Poi lo juventino, penso per amarezza e disillusione nei confronti della sua squadra del cuore che da quello che ho capito non gli regala più alcuna gioia, negli ultimi anni è andato in fissa con il tennis, e contro ogni previsione mi sono ritrovata a guardare una palla in tv senza sbuffare. Oserei dire che lo seguo con piacere: maschi alti e ben vestiti, donne fortissime dalle braccia scolpite, Cate Blanchett negli spalti, commentatori che non urlano. È tutto molto civilizzato, se uno non bada alle bestemmie di Musetti.
Emozioni nuove
È iniziato come sedativo: i rintocchi della pallina dopo una certa ora mi aiutavano a scivolare nel sonno come neanche dieci gocce di Minias. Poi ho preso atto del talento di Matteo Berettini, un uomo oggettivamente anche molto piacevole da guardare. Infine, con Sinner e Musetti, è subentrato un inedito orgoglio patriottico.
Tutti questi giovani italiani che scalavano la classifica mondiale di uno sport di cui fino a poco tempo fa a malapena registravo l’esistenza improvvisamente mi trasmettevano una strana smania, che mi giungeva del tutto nuova e faticava a staccarmisi di dosso. E fu così che mi ritrovai a insultare Alcaraz attraverso la televisione durante la finale del Roland Garros di quest’anno. Il tennis è uno sport civilizzato ovunque tranne che a casa mia.
Ora che c’è Wimbledon mi scopro a controllare il calendario dei match con inusuale trasporto. Se qualcuno solo un paio di anni fa mi avesse detto che avrei volontariamente passato un pomeriggio a casa per godermi qualche ora di sport avrei riso dell’ingenuità di questa persona. Ma chi, io? Ma figurati.

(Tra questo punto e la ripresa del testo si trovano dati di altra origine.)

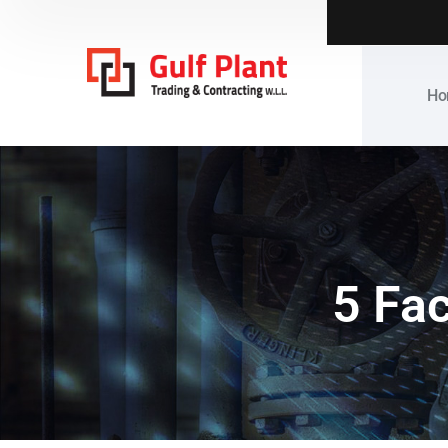
Ho
5 Fac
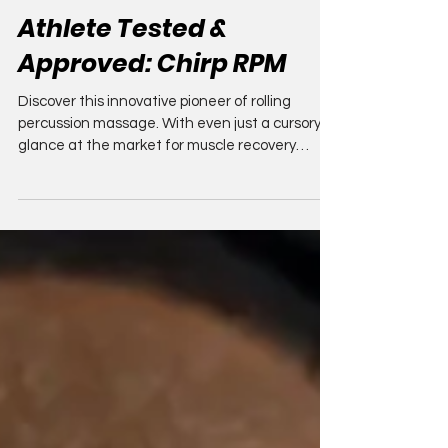
Compression Athlete
Aug 19, 2025
8 min read
Athlete Tested &
Approved: Chirp RPM
Discover this innovative pioneer of rolling
percussion massage. With even just a cursory
glance at the market for muscle recovery
devices...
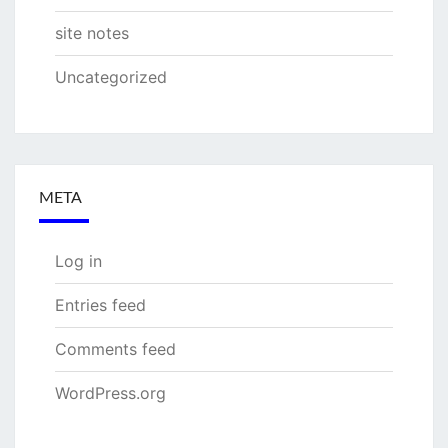
site notes
Uncategorized
META
Log in
Entries feed
Comments feed
WordPress.org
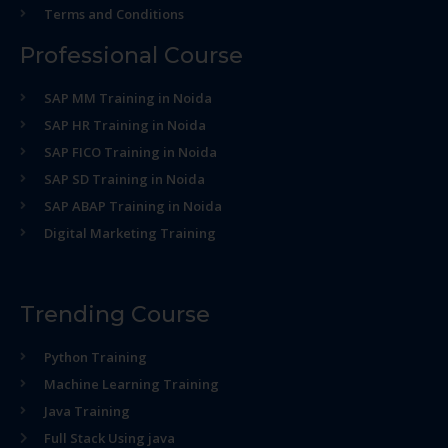
Terms and Conditions
Professional Course
SAP MM Training in Noida
SAP HR Training in Noida
SAP FICO Training in Noida
SAP SD Training in Noida
SAP ABAP Training in Noida
Digital Marketing Training
Trending Course
Python Training
Machine Learning Training
Java Training
Full Stack Using java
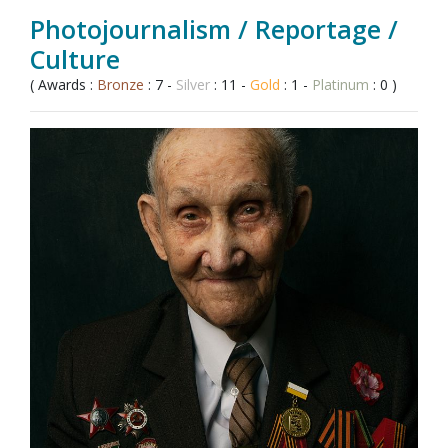
Photojournalism / Reportage /
Culture
( Awards :
Bronze
: 7 -
Silver
: 11 -
Gold
: 1 -
Platinum
: 0 )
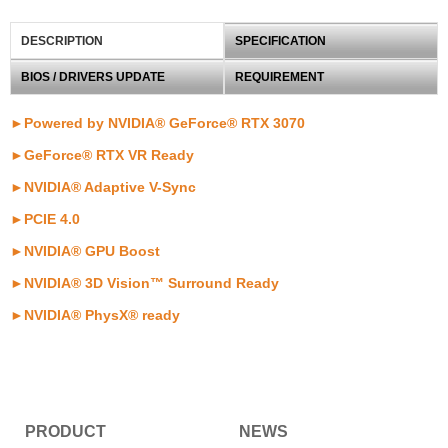
DESCRIPTION
SPECIFICATION
BIOS / DRIVERS UPDATE
REQUIREMENT
►Powered by NVIDIA® GeForce® RTX 3070
►GeForce® RTX VR Ready
►NVIDIA® Adaptive V-Sync
►PCIE 4.0
►NVIDIA® GPU Boost
►NVIDIA® 3D Vision™ Surround Ready
►NVIDIA® PhysX® ready
PRODUCT
NEWS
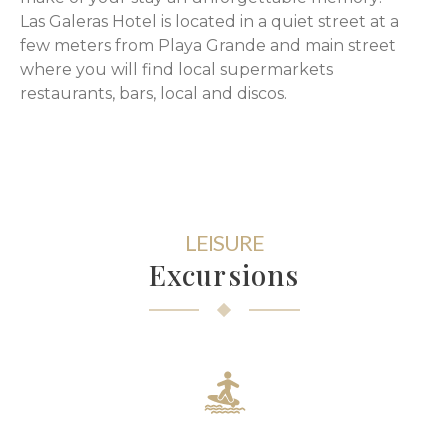
Las Galeras Hotel is located in a quiet street at a
few meters from Playa Grande and main street
where you will find local supermarkets
restaurants, bars, local and discos.
LEISURE
Excursions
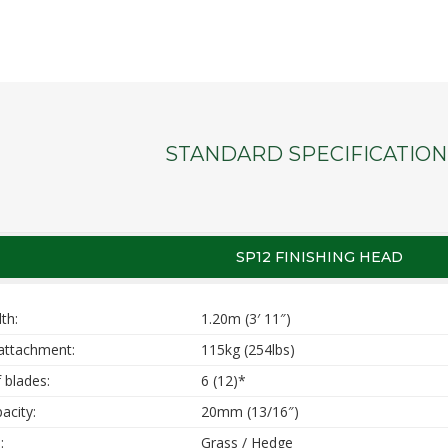
STANDARD SPECIFICATION
SP12 FINISHING HEAD
th:
1.20m (3′ 11″)
attachment:
115kg (254lbs)
 blades:
6 (12)*
acity:
20mm (13/16″)
:
Grass / Hedge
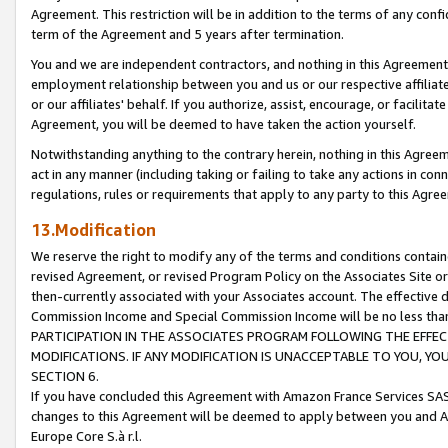
Agreement. This restriction will be in addition to the terms of any con
term of the Agreement and 5 years after termination.
You and we are independent contractors, and nothing in this Agreement wi
employment relationship between you and us or our respective affiliate
or our affiliates' behalf. If you authorize, assist, encourage, or facilita
Agreement, you will be deemed to have taken the action yourself.
Notwithstanding anything to the contrary herein, nothing in this Agreeme
act in any manner (including taking or failing to take any actions in con
regulations, rules or requirements that apply to any party to this Agre
13.Modification
We reserve the right to modify any of the terms and conditions containe
revised Agreement, or revised Program Policy on the Associates Site or
then-currently associated with your Associates account. The effective d
Commission Income and Special Commission Income will be no less tha
PARTICIPATION IN THE ASSOCIATES PROGRAM FOLLOWING THE EFFE
MODIFICATIONS. IF ANY MODIFICATION IS UNACCEPTABLE TO YOU, 
SECTION 6.
If you have concluded this Agreement with Amazon France Services SAS
changes to this Agreement will be deemed to apply between you and A
Europe Core S.à r.l.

Invece eccomi qui, la più ingenua di tutti: in un momento in cui mi sono fatta tenerezza da sola ho pensato di regalare i biglietti per Wimbledon al mio fidanzato, solo per scoprire che finiscono mesi prima e che costano come sei mesi del nostro affitto. Così mi iscrivo alla loro lotteria, immaginandomi già vestita di beige con la piega impeccabile che non ho mai avuto, seduta accanto a David Beckham, a spiegargli perché il calcio è uno sport per trogloditi.
Potrebbe essere una passione passeggera, in effetti all’inizio di ogni torneo devo farmi rispiegare come funziona il punteggio perché il mio cervellino atrofizzato non trattiene le informazioni tecniche di nessuno sport.
Ma avendo mio malgrado imparato cos’è il fuorigioco, scommetto che fra qualche anno riuscirò anche a capacitarmi della sequenza 15-30-40 – che sfugge a qualsiasi logica e non smetterà mai di farmi arrabbiare – e riuscirò a ricordarmi quanti set stanno in un game, quanti game in un match e cosa significa “breccare”.
Intanto prendo familiarità con questa emozione nuova e purissima, foriera anche di stress e frustrazioni che non conoscevo e non fanno bene al mio umore. È questo che provate ogni domenica di campionato? Ma siete pazzi?